Task: From the data below, retype exactly the lines starting with the one that contains "Προκήρυξη Προγραμμάτων Υποτροφιών" and ending with the one that contains "Έλληνες Πολίτες", both included.
Top of Provided records
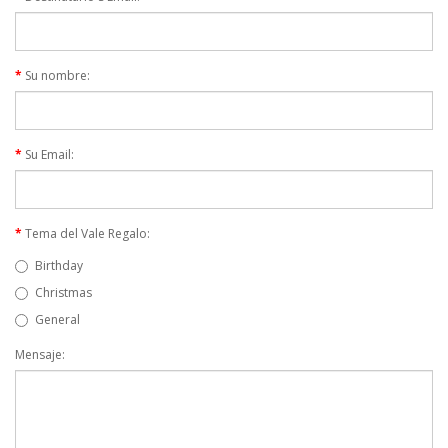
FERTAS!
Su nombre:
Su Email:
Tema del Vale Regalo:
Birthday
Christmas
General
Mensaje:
Bottom of Provided records
Top of Provided records
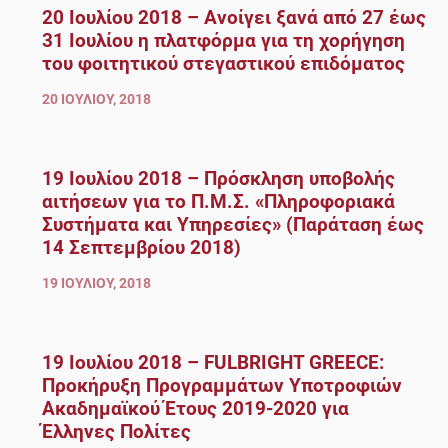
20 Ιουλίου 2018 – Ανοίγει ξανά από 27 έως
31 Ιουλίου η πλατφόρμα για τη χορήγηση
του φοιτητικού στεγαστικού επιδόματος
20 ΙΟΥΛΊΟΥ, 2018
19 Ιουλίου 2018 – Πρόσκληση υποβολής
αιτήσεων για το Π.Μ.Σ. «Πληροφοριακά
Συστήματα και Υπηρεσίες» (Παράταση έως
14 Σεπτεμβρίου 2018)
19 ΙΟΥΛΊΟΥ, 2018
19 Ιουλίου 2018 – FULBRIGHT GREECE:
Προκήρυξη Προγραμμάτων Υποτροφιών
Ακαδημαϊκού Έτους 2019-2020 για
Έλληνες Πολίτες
Bottom of Provided records
Expected output:
Προκήρυξη Προγραμμάτων Υποτροφιών
Ακαδημαϊκού Έτους 2019-2020 για
Έλληνες Πολίτες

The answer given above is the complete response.